Zanzibar in July
July is generally dry and warm across Zanzibar, with daytime temperatures averaging around 28°C (82°F). This is about as cool as the islands get throughout the year, but even so the nights rarely dip below 18°C (64°F). The surrounding seas are also at their coldest in July and August, but sea temperatures of 25°C (77°F) are still the norm and the shallow lagoons often feel even warmer. July is Zanzibar’s windiest month, with a more or less constant, stiff breeze blowing from the south. This southern ‘kusi’ wind can get up to 35 km/h (18 knots), but is far more gentle on the islands’ leeward sides.
When the kusi blows from the south, Zanzibar’s north-facing resorts are the most sheltered, so head to Nungwi and Kendwa if you’re after the calmest diving and beach conditions. Elsewhere across the islands you can expect a light to moderate breeze daily, except on Zanzibar Island’s east coast where’s there’s an ever-present stiff wind. July is arguably the best month for wind sports in Paje and you’ll find the beach and lagoon full of swishing, leaping kite surfers. Across the islands, but on Pemba in particular, July is also the start of the clove harvest season, and the scent of cloves is everywhere as they lie in piles in the sun. But perhaps the best place to be on Zanzibar is Stone Town where the unmissable Festival of the Dhow Countries takes over the Old Fort district for the first two weeks of July each year.
Two of Zanzibar’s most vibrant cultural festivals take place in July: Stone Town’s Festival of the Dhow Countries (organised by ZIFF, the Zanzibar International Film Festival), which is held over two lively weeks at the beginning of the month and, at the end of the month, the Mwaka Kogwa festival which takes place in the southern village of Makunduchi. The Festival of the Dhow Countries has grown and grown in recent years into perhaps the largest cultural festival in East Africa. Incorporating music, film and dance from all over Africa and Asia, it’s a reason all on its own to visit Zanzibar in July.
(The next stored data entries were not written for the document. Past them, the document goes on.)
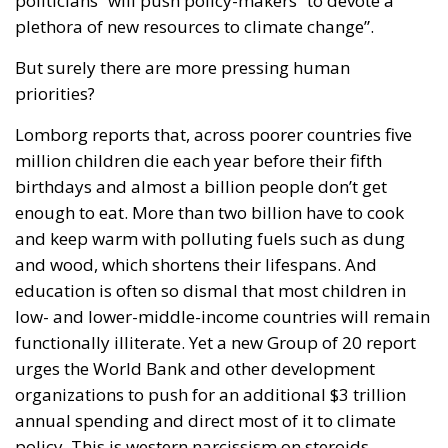
politicians” will push policy-makers “to devote a
plethora of new resources to climate change”.
But surely there are more pressing human
priorities?
Lomborg reports that, across poorer countries five
million children die each year before their fifth
birthdays and almost a billion people don’t get
enough to eat. More than two billion have to cook
and keep warm with polluting fuels such as dung
and wood, which shortens their lifespans. And
education is often so dismal that most children in
low- and lower-middle-income countries will remain
functionally illiterate. Yet a new Group of 20 report
urges the World Bank and other development
organizations to push for an additional $3 trillion
annual spending and direct most of it to climate
policy. This is western narcissism on steroids.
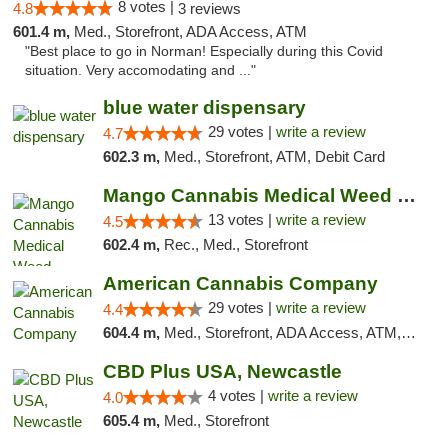
8 votes |
4.8
3 reviews
601.4 m,
Med., Storefront, ADA Access, ATM
"Best place to go in Norman! Especially during this Covid
situation. Very accomodating and ..."
blue water dispensary
29 votes |
write a review
4.7
602.3 m,
Med., Storefront, ATM, Debit Card
Mango Cannabis Medical Weed Dispensary Norman
13 votes |
write a review
4.5
602.4 m,
Rec., Med., Storefront
American Cannabis Company
29 votes |
write a review
4.4
604.4 m,
Med., Storefront, ADA Access, ATM, Debit Card, Delivery, Pickup
CBD Plus USA, Newcastle
4 votes |
write a review
4.0
605.4 m,
Med., Storefront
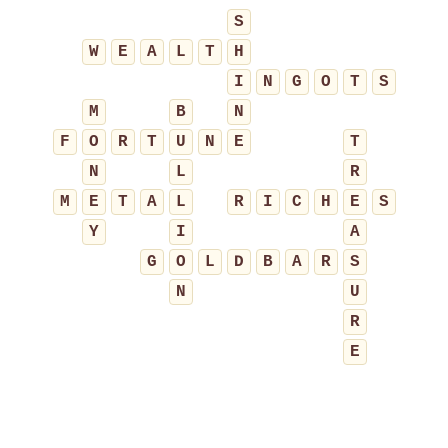
S
W
E
A
L
T
H
I
N
G
O
T
S
M
B
N
F
O
R
T
U
N
E
T
N
L
R
M
E
T
A
L
R
I
C
H
E
S
Y
I
A
G
O
L
D
B
A
R
S
N
U
R
E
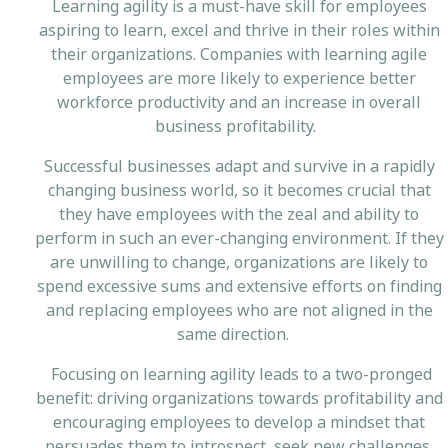
Learning agility is a must-have skill for employees
aspiring to learn, excel and thrive in their roles within
their organizations. Companies with learning agile
employees are more likely to experience better
workforce productivity and an increase in overall
business profitability.
Successful businesses adapt and survive in a rapidly
changing business world, so it becomes crucial that
they have employees with the zeal and ability to
perform in such an ever-changing environment. If they
are unwilling to change, organizations are likely to
spend excessive sums and extensive efforts on finding
and replacing employees who are not aligned in the
same direction.
Focusing on learning agility leads to a two-pronged
benefit: driving organizations towards profitability and
encouraging employees to develop a mindset that
persuades them to introspect, seek new challenges,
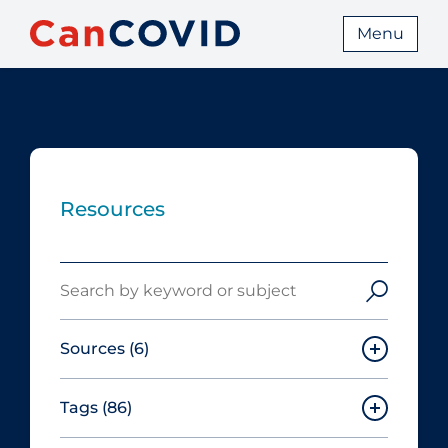
Menu
Resources
Search
Sources
(6)
Tags
(86)
Canadian Agency for Drugs and
Technologies in Health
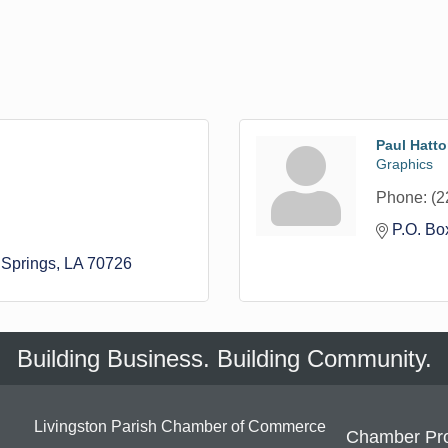
Paul Hatt
Graphics
Phone:
(2
P.O. Bo
Springs
LA
70726
Building Business. Building Community.
Livingston Parish Chamber of Commerce
Chamber Pr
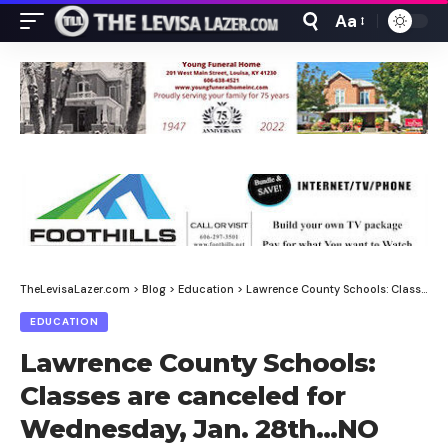
Aa
Font
Resizer
TheLevisaLazer.com
>
Blog
>
Education
>
Lawrence County Schools: Classes are canceled for Wednesday, Jan. 28th…NO NTI
EDUCATION
Lawrence County Schools:
Classes are canceled for
Wednesday, Jan. 28th…NO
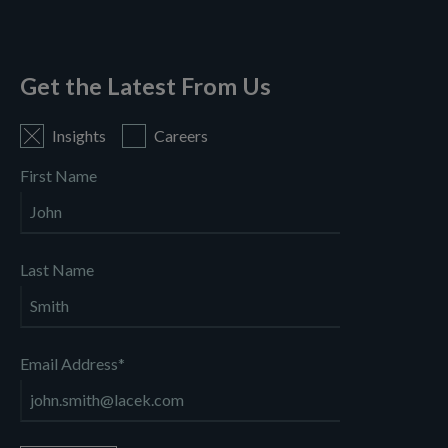
Get the Latest From Us
Insights
Careers
First Name
Last Name
Email Address
*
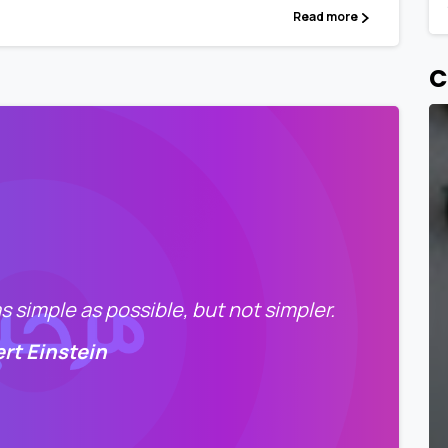
Read more
C
 simple as possible, but not simpler.
ert Einstein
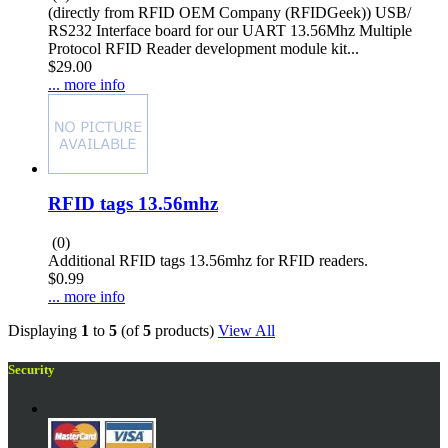
(directly from RFID OEM Company (RFIDGeek)) USB/
RS232 Interface board for our UART 13.56Mhz Multiple
Protocol RFID Reader development module kit...
$29.00
... more info
RFID tags 13.56mhz
(0)
Additional RFID tags 13.56mhz for RFID readers.
$0.99
... more info
Displaying
1
to
5
(of
5
products)
View All
Security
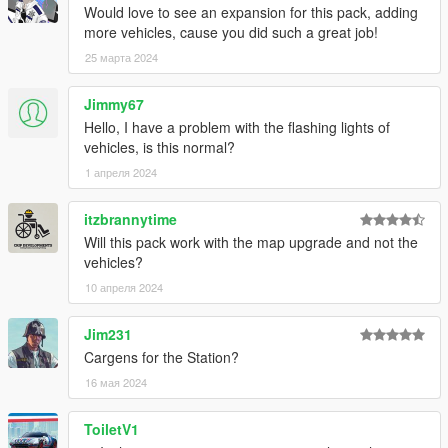
Would love to see an expansion for this pack, adding
more vehicles, cause you did such a great job!
25 марта 2024
Jimmy67
Hello, I have a problem with the flashing lights of
vehicles, is this normal?
1 апреля 2024
itzbrannytime
Will this pack work with the map upgrade and not the
vehicles?
10 апреля 2024
Jim231
Cargens for the Station?
16 мая 2024
ToiletV1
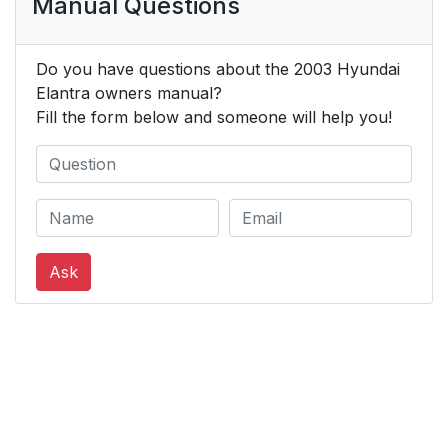
Manual Questions
Do you have questions about the 2003 Hyundai
Elantra owners manual?
Fill the form below and someone will help you!
Ask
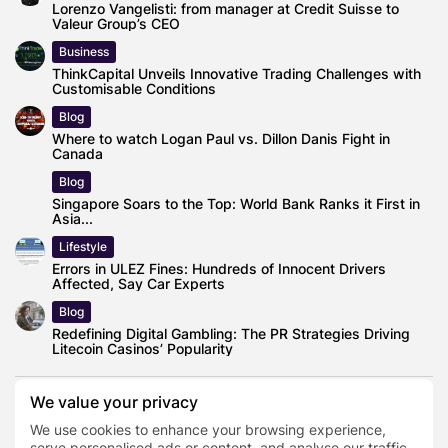
Lorenzo Vangelisti: from manager at Credit Suisse to
Valeur Group’s CEO
Business
ThinkCapital Unveils Innovative Trading Challenges with
Customisable Conditions
Blog
Where to watch Logan Paul vs. Dillon Danis Fight in
Canada
Blog
Singapore Soars to the Top: World Bank Ranks it First in
Asia...
Lifestyle
Errors in ULEZ Fines: Hundreds of Innocent Drivers
Affected, Say Car Experts
Blog
Redefining Digital Gambling: The PR Strategies Driving
Litecoin Casinos’ Popularity
We value your privacy
We use cookies to enhance your browsing experience,
Binoculars
serve personalised ads or content, and analyse our traffic.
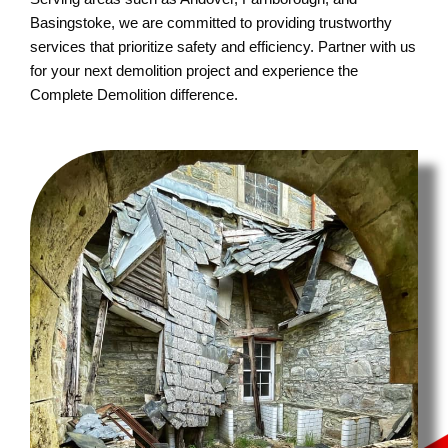
Basingstoke, we are committed to providing trustworthy
services that prioritize safety and efficiency. Partner with us
for your next demolition project and experience the
Complete Demolition difference.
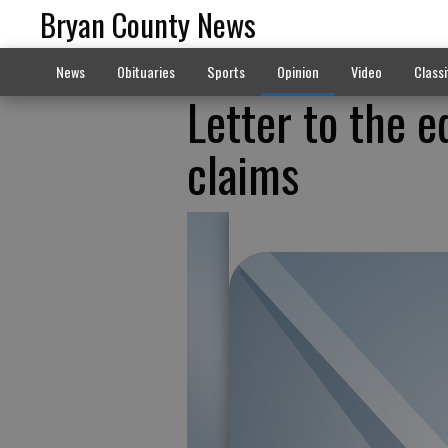
Bryan County News
News
Obituaries
Sports
Opinion
Video
Classi
Letter to the e
claims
Mwaka Kogwa is much smaller, but no less energetic, an originally Persian new year festival that includes plenty of dancing, singing and even some mock fights, and attracts locals and foreigners from across the islands.
July is a busy month on Zanzibar and you’ll need to book your accommodation well in advance. This is true all over the archipelago, but especially if you’re staying in Stone Town while the Festival of the Dhow Countries is on. July is also not an ideal time for diving. The protected northern reefs are usually unaffected, but the open water sites may be too windy and rough.